Lukas Mbadi Kaborang (21 May 1943 – 20 April 2026) was an Indonesian politician and civil servant. He was the regent of East Sumba, East Nusa Tenggara for one term between 1994 and 1999, and also served in East Sumba's Regional House of Representatives. He unsuccessfully contested elections in 2000 and 2005 for a second term. Prior to entering politics, he worked as a civil servant in East Nusa Tenggara's provincial government for over 30 years.

==Early life==
Lukas Mbadi Kaborang was born on 21 May 1943 in Karera, in East Sumba. His father died in Kaborang's youth and he grew up in poverty. He moved to Sumbawa to enroll at an elementary school, before returning to Sumba's Waingapu to study at a middle school. He would later continue his studies in Surabaya and in the provincial capital of Kupang where he obtained a degree from the Nusa Cendana University in 1983.
==Career==
After he completed middle school in 1960, he secured a civil service job at the provincial governor's office in Kupang. As he worked his way through the ranks, he took part in politics, joining the Indonesian Christian Party (Parkindo) before leaving it in 1971. Instead, he joined Golkar (like other civil servants during the New Order).

In 1993, he began making his bid to become regent of East Sumba. His primary competitor was Umbu Mehang Kunda, a member of the national House of Representatives. Despite Kunda securing the endorsements of the provincial governor and military commander, Kaborang unexpectedly defeated him in the Regional House of Representatives (DPRD) vote with Kaborang winning 11 votes to Kunda's 9. Kaborang was sworn in as regent on 20 June 1994.

During his term, Kaborang focused on agricultural development, and obtained a reputation for clean governance. He especially promoted the cultivation of bananas and cashew trees. Following the expiry of his first term on 5 August 1999, Kaborang ran for a second term, again with Kunda as his competitor. In the 2000 DPRD vote, Kaborang was initially the favorite candidate as the Indonesian Democratic Party of Struggle had backed him, but their legislators defected and voted for Kunda instead. As a result, Kaborang lost after obtaining 9 votes to Kunda's 11.

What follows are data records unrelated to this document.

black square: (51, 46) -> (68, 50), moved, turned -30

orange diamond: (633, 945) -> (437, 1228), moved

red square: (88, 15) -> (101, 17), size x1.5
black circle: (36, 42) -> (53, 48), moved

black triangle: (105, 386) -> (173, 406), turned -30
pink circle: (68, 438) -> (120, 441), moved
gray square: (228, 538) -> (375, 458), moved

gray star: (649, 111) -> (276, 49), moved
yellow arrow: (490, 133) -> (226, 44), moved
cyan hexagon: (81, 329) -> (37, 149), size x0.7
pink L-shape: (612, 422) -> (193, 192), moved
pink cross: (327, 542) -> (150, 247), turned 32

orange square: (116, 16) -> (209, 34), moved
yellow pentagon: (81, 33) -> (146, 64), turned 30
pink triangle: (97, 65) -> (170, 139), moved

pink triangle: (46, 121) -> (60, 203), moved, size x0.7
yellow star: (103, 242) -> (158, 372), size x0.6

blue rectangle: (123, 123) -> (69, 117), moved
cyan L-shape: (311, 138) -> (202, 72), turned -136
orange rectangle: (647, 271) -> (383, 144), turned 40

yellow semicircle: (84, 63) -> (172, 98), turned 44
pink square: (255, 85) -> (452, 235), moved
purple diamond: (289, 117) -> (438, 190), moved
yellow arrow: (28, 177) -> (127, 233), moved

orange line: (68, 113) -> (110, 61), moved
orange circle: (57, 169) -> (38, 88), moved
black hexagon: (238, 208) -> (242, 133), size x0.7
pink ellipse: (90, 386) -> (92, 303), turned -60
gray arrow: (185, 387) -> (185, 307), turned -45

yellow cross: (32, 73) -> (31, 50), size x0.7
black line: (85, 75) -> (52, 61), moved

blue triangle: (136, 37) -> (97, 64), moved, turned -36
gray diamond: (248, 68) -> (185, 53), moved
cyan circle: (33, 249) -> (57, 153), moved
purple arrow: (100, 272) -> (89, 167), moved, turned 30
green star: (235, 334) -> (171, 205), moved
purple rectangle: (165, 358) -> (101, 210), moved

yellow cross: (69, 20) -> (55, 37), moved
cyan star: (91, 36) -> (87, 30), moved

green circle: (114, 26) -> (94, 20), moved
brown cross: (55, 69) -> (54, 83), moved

Kaborang briefly retired from politics after his 2000 defeat, before returning as a member of the Democratic Nationhood Party (PPDK) where he was appointed chairman of its East Sumba branch. Under Kaborang, PPDK gained local success in East Sumba, winning six seats in the DPRD in the 2004 Indonesian legislative election and becoming East Sumba's second-largest party after Golkar. Kaborang became a DPRD member in the election, and was appointed deputy speaker for the 2004–2009 term. In campaigning in 2004, Kaborang extensively used Christianity in his rhetoric, referring to PPDK as "Partai Dengan Kristus" (The Party with Christ). He made another bid for the regency of East Sumba in 2005, with Kunda's 2000–2005 deputy Emanual Babu Eha as his running mate. In the four-way race, Kaborang was again defeated by Kunda in the election, obtaining 36,452 votes (33.7%) to Kunda's 42,991 (39.7%).

Kaborang made yet another run for regent in 2010, losing to Gidion Mbilijora. After his 2010 defeat, he left PPDK and joined the Nasdem Party, winning a seat at East Sumba DPRD in the 2014 election. As late as 2022, he remained active as a local figure in East Sumba.

==Death==
Kaborang died on 20 April 2026 at the Siloam Hospital in the provincial capital of Kupang. He was buried in Waingapu on 21 May.